To paraphrase Sir Ken Robinson, an education that goes beyond teaching young people only from the neck up is more crucial than ever. (And it’s just more fun. More of that, please.) Arts classes are not mutually exclusive of language support, but master schedules will often allow for only one or the other. What I learned from this year’s round of language assessments is that our students really do have gaps- the challenge is that their gaps are incredibly varied in depth and content area. How do we quickly identify where those gaps are and get students to flourish right out of them? While I’m at it, the greater challenge is figuring out how to add to our students’ palate of language and at the same time celebrate the fact that, Hello? They speak (at least) two languages! That’s amazing!

Challenges aside, I did not realize until spending twelve minutes at a time (the task was repetitive- we got really good at our timing) with lots and lots of bilingual middle schoolers that my teacher assumptions were wrong. By casual observation, I couldn’t catch what a standardized test set out to measure- there really were places they were “stuck” with their English. Support classes are not a punishment, they are actually intended to fulfill a need. We need to do right by those students, so they can get out there and write some killer proposals for their next art project.

4. Kids need a climbing rope.

Knowing what to do when you get stuck is just as important as knowing what’s being assessed. There were students this year who spent entire days in my classroom, because the time allocated for them in their usual class just wasn’t enough. Most of us will empathize with a student who needs an extra hour or so to work through an essay question. But by the third hour, and the seventh hour, we start rolling our eyes. Are they trying to get out of class? Sometimes. Do they know there are other butts that should be filling their seats? Nope. Have they memorized every curtain, every poster frame in my classroom while they stare off into space and wonder what to do next? Probably. Are there a few who wreak havoc with their neighbors while they alternate between pencil-tapping and cat naps? Ugh. Totally, yes.
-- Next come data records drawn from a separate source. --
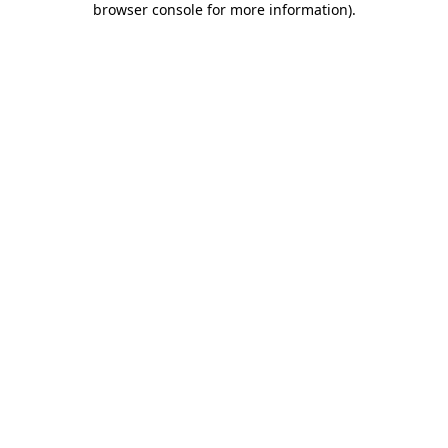
browser console for more information)
.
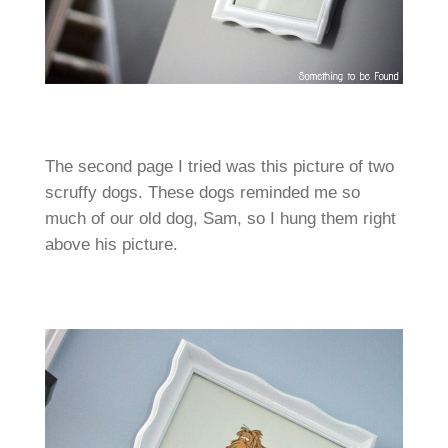
The second page I tried was this picture of two
scruffy dogs. These dogs reminded me so
much of our old dog, Sam, so I hung them right
above his picture.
What I noticed about a few dozen of the teenagers who made their home in my classroom during testing makeups was that, contrary to the far-away look in their eyes, they really were trying hard. (Coincidentally, on our school’s California Healthy Kids Survey, most of them report that they try to always to their best in school. In turn, most of us teachers reel in our seats and ask, Are you kidding me? You guys spent the whole class period trying to unblock video games!) They just happened to come to a question they couldn’t answer, and felt paralyzed.

Education researcher James Nottingham has built a tome of resources explaining how to prepare students for what he calls “The Learning Pit”. They need to know what it feels like to not know the answer. But more importantly, they need to know what to do to get themselves out. Similarly, in John Hattie’s Visible Learning Protocol, teachers ask students, “What do you do when you get stuck?” (Handy video example here.) As adults, I’d like to think we grow more comfortable with not knowing everything, and the most well-adjusted of us grow equally comfortable with knowing how to move forward from those “pits”. Teaching kids how to get un-stuck is like throwing them a rope they can use for the rest of their life. And it might make test-taking a little less brutal, too.

Standardized tests are like the know-it-all, longwinded aunt who married into the family, who you only see at Thanksgiving: she, too, is a part of your family. Everyone has to hunker down over the mashed potatoes and bear her because this is just something we’ve all committed to, once a year. Part of my job is to escort dear old auntie to the table and then make sure everyone does their time until they’ve eaten every last bite of potatoes. Most of the testing is completed in classrooms under the skillful administration of my talented teaching colleagues. But kids who are absent, or need more time, or are downright distracted come to me.

If you find standardized tests a bore, don’t worry- we all do. But if you look closely, there’s a lot to learn from the humans who muscle through them every year.